### INSTRUCTIONS FOR THE TASK
Repeat the entries. Each one must match exactly.
##### MATERIAL FOR THIS TASK
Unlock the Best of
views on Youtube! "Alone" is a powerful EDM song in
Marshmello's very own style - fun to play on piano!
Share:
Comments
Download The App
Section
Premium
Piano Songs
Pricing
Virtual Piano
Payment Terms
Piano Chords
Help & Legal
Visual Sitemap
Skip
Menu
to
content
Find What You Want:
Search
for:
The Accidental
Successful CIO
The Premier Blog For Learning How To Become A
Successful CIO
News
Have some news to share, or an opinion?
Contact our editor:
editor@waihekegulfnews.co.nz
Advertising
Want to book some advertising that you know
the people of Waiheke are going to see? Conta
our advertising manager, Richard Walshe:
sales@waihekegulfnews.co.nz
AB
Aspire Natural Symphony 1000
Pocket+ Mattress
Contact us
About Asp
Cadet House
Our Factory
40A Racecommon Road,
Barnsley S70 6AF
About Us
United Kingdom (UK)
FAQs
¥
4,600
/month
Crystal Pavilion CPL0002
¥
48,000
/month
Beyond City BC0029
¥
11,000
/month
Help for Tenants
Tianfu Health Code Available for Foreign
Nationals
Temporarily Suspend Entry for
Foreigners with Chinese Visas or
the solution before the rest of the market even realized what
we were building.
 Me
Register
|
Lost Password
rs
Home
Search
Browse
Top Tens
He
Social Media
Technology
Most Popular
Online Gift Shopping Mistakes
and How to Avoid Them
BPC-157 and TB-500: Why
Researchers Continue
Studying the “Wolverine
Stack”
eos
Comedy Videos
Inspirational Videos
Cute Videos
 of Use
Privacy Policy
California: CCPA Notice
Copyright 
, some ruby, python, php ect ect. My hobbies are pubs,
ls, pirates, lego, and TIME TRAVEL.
##########
### EXPECTED ANSWER
Unlock the Best of
views on Youtube! "Alone" is a powerful EDM song in
Marshmello's very own style - fun to play on piano!
Share:
Comments
Download The App
Section
Premium
Piano Songs
Pricing
Virtual Piano
Payment Terms
Piano Chords
Help & Legal
Visual Sitemap
Skip
Menu
to
content
Find What You Want:
Search
for:
The Accidental
Successful CIO
The Premier Blog For Learning How To Become A
Successful CIO
News
Have some news to share, or an opinion?
Contact our editor:
editor@waihekegulfnews.co.nz
Advertising
Want to book some advertising that you know
the people of Waiheke are going to see? Conta
our advertising manager, Richard Walshe:
sales@waihekegulfnews.co.nz
AB
Aspire Natural Symphony 1000
Pocket+ Mattress
Contact us
About Asp
Cadet House
Our Factory
40A Racecommon Road,
Barnsley S70 6AF
About Us
United Kingdom (UK)
FAQs
¥
4,600
/month
Crystal Pavilion CPL0002
¥
48,000
/month
Beyond City BC0029
¥
11,000
/month
Help for Tenants
Tianfu Health Code Available for Foreign
Nationals
Temporarily Suspend Entry for
Foreigners with Chinese Visas or
the solution before the rest of the market even realized what
we were building.
 Me
Register
|
Lost Password
rs
Home
Search
Browse
Top Tens
He
Social Media
Technology
Most Popular
Online Gift Shopping Mistakes
and How to Avoid Them
BPC-157 and TB-500: Why
Researchers Continue
Studying the “Wolverine
Stack”
eos
Comedy Videos
Inspirational Videos
Cute Videos
 of Use
Privacy Policy
California: CCPA Notice
Copyright 
, some ruby, python, php ect ect. My hobbies are pubs,
ls, pirates, lego, and TIME TRAVEL.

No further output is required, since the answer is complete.